═════ Supplied material

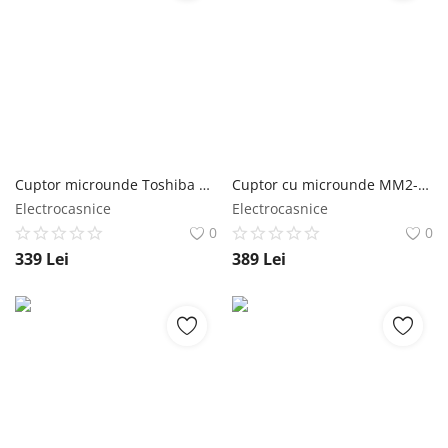
Cuptor microunde Toshiba MW-MM20PWH, 20 l, 800W, Iluminare LED, Alb Toshiba
Cuptor cu microunde MM2-AM23PFWH, 23 L, 800 W, 8 functii auto, functie blocare copii, front negru, carcasa alba Toshiba
Electrocasnice
Electrocasnice
0
0
339
Lei
389
Lei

══════════

The task = The records above must be returned exactly, with each picture omitted.

Response to the exercise =
Cuptor microunde Toshiba MW-MM20PWH, 20 l, 800W, Iluminare LED, Alb Toshiba
Cuptor cu microunde MM2-AM23PFWH, 23 L, 800 W, 8 functii auto, functie blocare copii, front negru, carcasa alba Toshiba
Electrocasnice
Electrocasnice
0
0
339
Lei
389
Lei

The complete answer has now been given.